Shall We Use the Input Parameters as Loop Variable?
Several days ago, I’ve got a discussion with another developer. We talked about whether we should use the input parameters as loop variables in a C program.
To illustrate the problem, suppose we have two functions as below.
void testlocalb(int *a, int lcnt) {
int i;
for (i = 0; i < lcnt; ++i) {
}
*a = i;
}
void testlocal(int *a, int n) {
for (*a = 0; *a < n; ++(*a)) {
}
}
The first function use a local variable as the loop counter, while the second one use the input parameter as the loop counter. The questions is: which one is more efficient?
In terms of space complexity, the second function doesn’t use local variable, so it saves some memory space at the stack. But how about execution time?
1. The local variable will be put into registers, so the first function is more efficient???
I wrote three different programs to verify this is true or not. The code is as below,
#include <stdio.h>
#include <stdlib.h>
#include <sys/time.h>
void testlocala(int *a, int n) {
for (*a = 0; *a < n; ++(*a)) {
//dummy: do nothing
}
}
int main(int argc, char **argv) {
int n = atoi(argv[1]);
int rv;
struct timeval stTime, edTime;
gettimeofday(&stTime, NULL);
testlocala(&rv, n);
gettimeofday(&edTime, NULL);
printf("%d\n", rv);
printf("%u:%u\n", (unsigned int)(edTime.tv_sec - stTime.tv_sec), (unsigned int)(edTime.tv_usec - stTime.tv_usec));
return 0;
}
The program above use the input parameter as the loop counter.
#include <stdio.h>
#include <stdlib.h>
void testlocalb(int *a, int lcnt) {
int i;
for (i = 0; i < lcnt; ++i) {
}
*a = i;
}
int main(int argc, char **argv) {
int n = atoi(argv[1]);
int rv;
struct timeval stTime, edTime;
gettimeofday(&stTime, NULL);
testlocalb(&rv, n);
gettimeofday(&edTime, NULL);
printf("%d\n", rv);
printf("%u:%u\n", (unsigned int)(edTime.tv_sec - stTime.tv_sec), (unsigned int)(edTime.tv_usec - stTime.tv_usec));
}
The second program listed above use a local variable as the loop counter.
#include <stdio.h>
#include <stdlib.h>
void testlocalb(int *a, int lcnt) {
register int i;
for (i = 0; i < lcnt; ++i) {
}
*a = i;
}
int main(int argc, char **argv) {
int n = atoi(argv[1]);
int rv;
struct timeval stTime, edTime;
gettimeofday(&stTime, NULL);
testlocalb(&rv, n);
gettimeofday(&edTime, NULL);
printf("%d\n", rv);
printf("%u:%u\n", (unsigned int)(edTime.tv_sec - stTime.tv_sec), (unsigned int)(edTime.tv_usec - stTime.tv_usec));
}
The third program also uses the local variable, but declares it as register.

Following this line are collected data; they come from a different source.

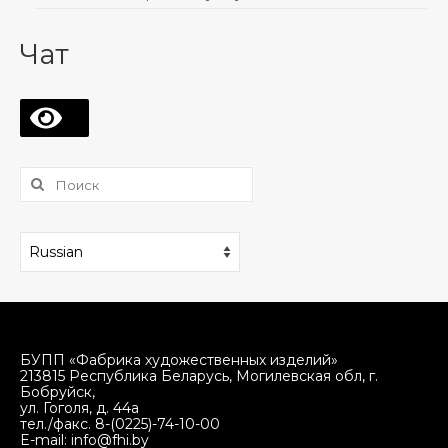
Чат
⠀
Поиск:
БУПП «Фабрика художественных изделий»
213815 Республика Беларусь, Могилевская обл, г.
Бобруйск,
ул. Гоголя, д. 44а
тел./факс. 8-(0225)-74-10-00
E-mail: info@fhi.by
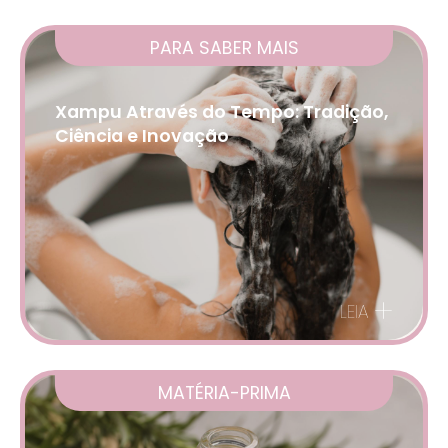
PARA SABER MAIS
Xampu Através do Tempo: Tradição,
Ciência e Inovação
+
LEIA
MATÉRIA-PRIMA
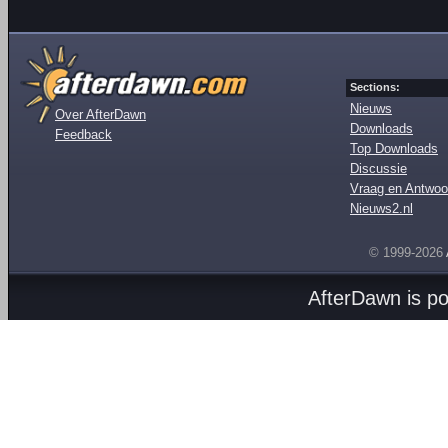
Sections:
Nieuws
Over AfterDawn
Downloads
Feedback
Top Downloads
Discussie
Vraag en Antwoo
Nieuws2.nl
© 1999-2026
AfterDawn is p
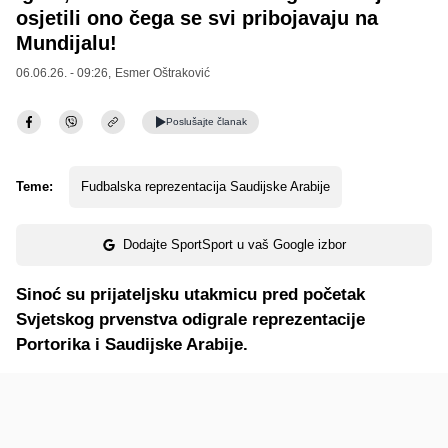
osjetili ono čega se svi pribojavaju na
Mundijalu!
06.06.26. - 09:26,
Esmer Oštraković
Poslušajte
članak
Teme:
Fudbalska reprezentacija Saudijske Arabije
Dodajte SportSport u vaš Google izbor
Sinoć su prijateljsku utakmicu pred početak
Svjetskog prvenstva odigrale reprezentacije
Portorika i Saudijske Arabije.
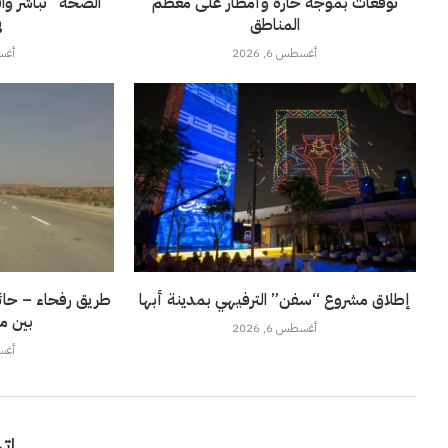
توقعات بموجة حارة وأمطار على معظم
“الصحة” تباشر وا
المناطق
ف
أغسطس 6, 2026
أغسطس
إطلاق مشروع “سفن” الترفيهي بمدينة أبها
طريق رفحاء – حائل
بين م
أغسطس 6, 2026
أغسطس
اتر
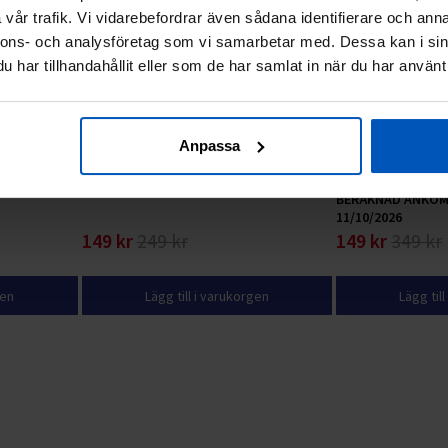
vår trafik. Vi vidarebefordrar även sådana identifierare och anna
nnons- och analysföretag som vi samarbetar med. Dessa kan i sin
har tillhandahållit eller som de har samlat in när du har använt 
Anpassa
er
FitNord Kabelhandtag
FitNord Boxnings
BERÄKNAD ANKOM
11/10/2026
149 kr
249 kr
149 kr
349 kr
gen
Lägg till i varukorgen
Lägg til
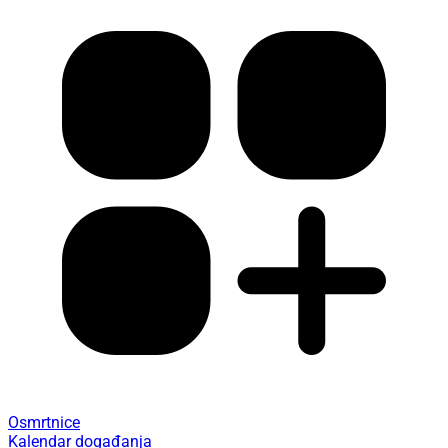
Osmrtnice
Kalendar događanja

To check whether the loop counter is put into register, we compile the code into assembly code using the command below,
gcc -S local1.c
The loop essentially contains a read and a write access to the loop counter. The read happens at the comparison and the write happens at the loop counter increment. We show the assembly code for the three functions above as following.
Firstly, the loop counter increment, which is the write access.
First function: using input parameter as loop counter
movl 8(%ebp), %eax #1
movl (%eax), %eax #2
leal 1(%eax), %edx #3
movl 8(%ebp), %eax #4
movl %edx, (%eax) #5
Second function: using local variable
addl $1, -4(%ebp)
Third function: using local variable with register declaration
addl $1, %ebx
From the assembly code, we can tell that the local variable without register declaration is not put into register, while the third function with register declaration is put into register.
The first function is a bit complicated, but the ++(*a) are actually two operations, including * (the first two lines) and ++(line 3 to 5). The increment is actually performed at register by the third line and then write back to memory at 5th line.
Secondly, the comparison, which is the read access.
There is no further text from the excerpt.